Beyond DECT parameters, clinical assessment tools remain indispensable for HT risk stratification. Elevated NIHSS scores and reduced ASPECTS have been consistently validated across thrombectomy cohorts, reflecting the interplay between baseline stroke severity, infarct burden, and hemorrhagic susceptibility33,34 Our analysis showed significant intergroup differences in NIHSS and ASPECTS on admission (Z = 4.775; − 5.614, P < 0.050), with logistic regression confirming both as independent HT risk factors—higher NIHSS (OR = 1.252, P < 0.050) and lower ASPECTS (OR = 0.672, P < 0.050) correlated with increased HT likelihood.

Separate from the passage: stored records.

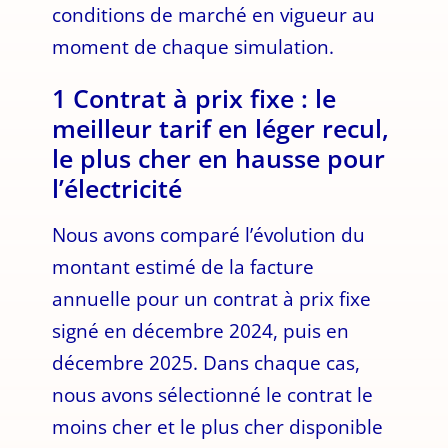
conditions de marché en vigueur au
moment de chaque simulation.
1 Contrat à prix fixe : le
meilleur tarif en léger recul,
le plus cher en hausse pour
l’électricité
Nous avons comparé l’évolution du
montant estimé de la facture
annuelle pour un contrat à prix fixe
signé en décembre 2024, puis en
décembre 2025. Dans chaque cas,
nous avons sélectionné le contrat le
moins cher et le plus cher disponible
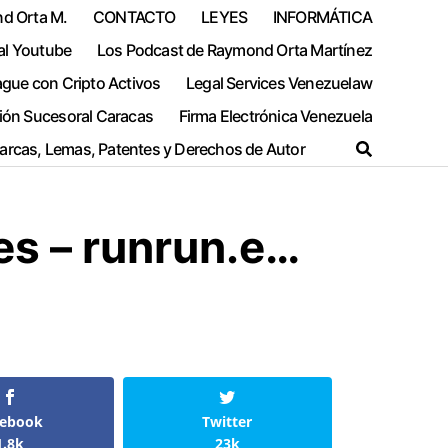
nd Orta M.
CONTACTO
LEYES
INFORMÁTICA
al Youtube
Los Podcast de Raymond Orta Martínez
ague con Cripto Activos
Legal Services Venezuelaw
ión Sucesoral Caracas
Firma Electrónica Venezuela
Marcas, Lemas, Patentes y Derechos de Autor
es – runrun.e…
cebook
Twitter
1.8k
23k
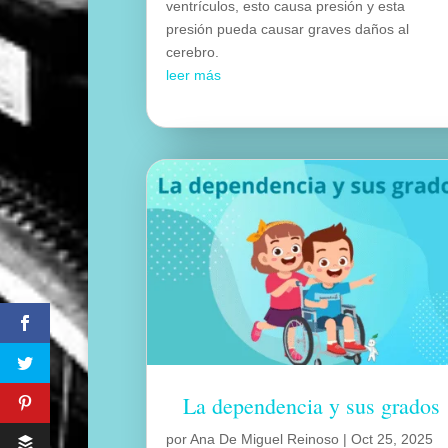
ventrículos, esto causa presión y esta
presión pueda causar graves daños al
cerebro.
leer más
La dependencia y sus grados
por
Ana De Miguel Reinoso
|
Oct 25, 2025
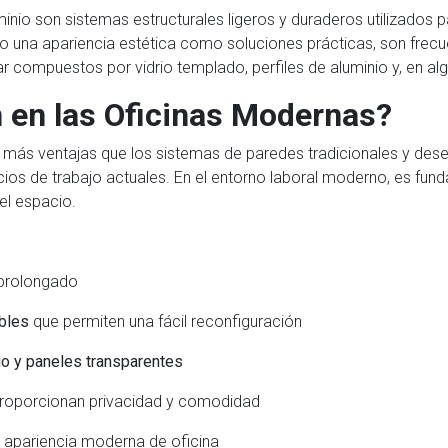
inio son sistemas estructurales ligeros y duraderos utilizados pa
to una apariencia estética como soluciones prácticas, son frec
ar compuestos por vidrio templado, perfiles de aluminio y, en a
n en las Oficinas Modernas?
en más ventajas que los sistemas de paredes tradicionales y de
ios de trabajo actuales. En el entorno laboral moderno, es fun
el espacio.
prolongado
ables
que permiten una fácil reconfiguración
io y paneles transparentes
roporcionan privacidad y comodidad
 apariencia moderna de oficina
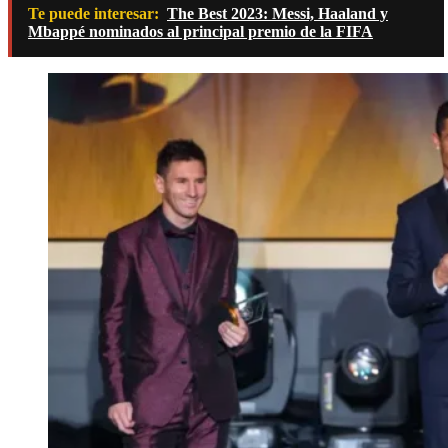
Te puede interesar:
The Best 2023: Messi, Haaland y
Mbappé nominados al principal premio de la FIFA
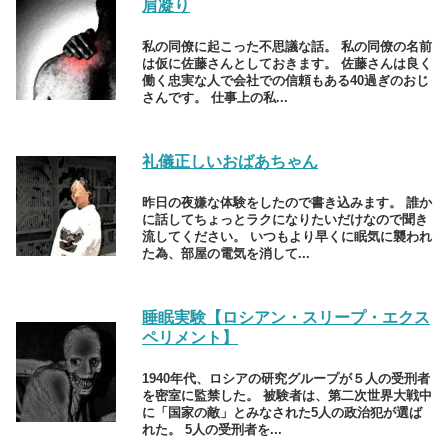
肩凝り
私の同僚に起こった不思議な話。 私の同僚の名前
は仮に佐藤さんとしておきます。 佐藤さんは良く
働く忠実な人で会社での信頼もある40過ぎのおじ
さんです。 仕事上の私...
礼儀正しいおばあちゃん
昨日の夜嫌な体験をしたので書き込みます。 誰か
に話してちょっとラクになりたいだけなので聞き
流してください。 いつもより早くに眠気に襲われ
た為、部屋の電気を消して...
睡眠実験【ロシアン・スリープ・エクス
ペリメント】
1940年代、ロシアの研究グループが５人の受刑者
を密室に監禁した。 被験者は、第二次世界大戦中
に「国家の敵」とみなされた5人の政治犯が選ば
れた。 5人の受刑者を...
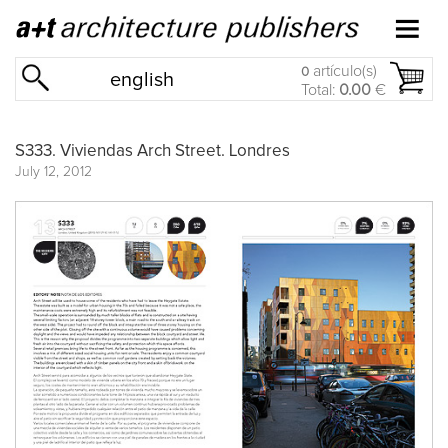
artículo(s)
0
english
Total:
0.00
€
S333. Viviendas Arch Street. Londres
July 12, 2012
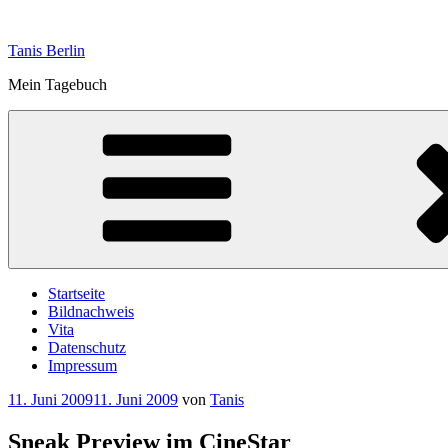
Zum
Inhalt
Tanis Berlin
springen
Mein Tagebuch
Startseite
Bildnachweis
Vita
Datenschutz
Impressum
Veröffentlicht
11. Juni 2009
11. Juni 2009
von
Tanis
am
Sneak Preview im CineStar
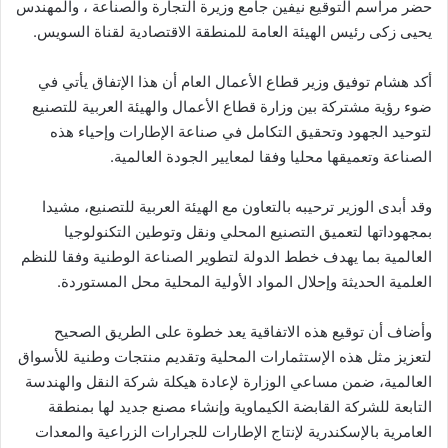
حضر مراسم التوقيع نيفين جامع وزيرة التجارة والصناعة ، والمهندس
يحيى زكى رئيس الهيئة العامة للمنطقة الاقتصادية لقناة السويس.
أكد هشام توفيق وزير قطاع الأعمال العام أن هذا الإتفاق يأتي في
ضوء رؤية مشتركة بين وزارة قطاع الأعمال والهيئة العربية للتصنيع
لتوحيد الجهود وتحقيق التكامل في صناعة الإطارات وإحياء هذه
الصناعة وتعميقها محليا وفقا لمعايير الجودة العالمية.
وقد أبدى الوزير ترحيبه بالتعاون مع الهيئة العربية للتصنيع، مشيدا
بمجهوداتها لتعميق التصنيع المحلي ونقل وتوطين التكنولوجيا
العالمية بما يهدف خطط الدولة لتطوير الصناعة الوطنية وفقا للنظم
العلمية الحديثة وإحلال المواد الأولية المحلية محل المستوردة.
وأضاف أن توقيع هذه الاتفاقية يعد خطوة على الطريق الصحيح
لتعزيز مثل هذه الإستثمارات المحلية وتقديم منتجات وطنية للأسواق
العالمية، ضمن مساعي الوزارة لإعادة هيكلة شركة النقل والهندسة
التابعة للشركة القابضة الكيماوية وإنشاء مصنع جديد لها بمنطقة
العامرية بالإسكندرية لإنتاج الإطارات للجرارات الزراعية والمعدات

Our predictive model incorporated NIHSS, ASPECTS, and RIC in infarct regions, integrating pre- and post-thrombectomy imaging features of AIS patients. The model demonstrated strong goodness-of-fit for HT prediction in both training and validation cohorts, indicating practical clinical utility. ROC and DCA revealed robust predictive performance across cohorts, supporting its high efficacy for HT risk stratification. These findings highlight the model’s potential for clinical implementation, warranting further validation in real-world settings.

Limitations

Firstly, the baseline data included in this study are limited. Potential risk factors such as a history of atrial fibrillation, the number of intraoperative puncture attempts, and other relevant variables could not be incorporated due to incomplete patient records. Secondly, a certain degree of sampling error or selection bias is unavoidable in this retrospective analysis. Thirdly, the sample size is relatively small, which may limit the generalizability of the findings. Fourthly, absence of external validation. Future studies will aim to address these limitations by expanding the sample size, incorporating more comprehensive baseline data, and minimizing potential biases to enhance the robustness of the results.

Conclusion

Post-EVT ICE in AIS patients has been identified as a critical determinant of HT and neurological recovery. DECT enables 24 h post-EVT differentiation between ICE and HT, reducing repeated imaging and radiation exposure. Given significant interpatient variability, sole reliance on CT attenuation, AIC or RIC for HT prediction remains suboptimal. Our analysis demonstrated that predictive models incorporating NIHSS, ASPECTS, and RIC parameters achieved better HT predictive accuracy. This approach prioritizes actionable diagnostic accuracy for therapeutic decision-making.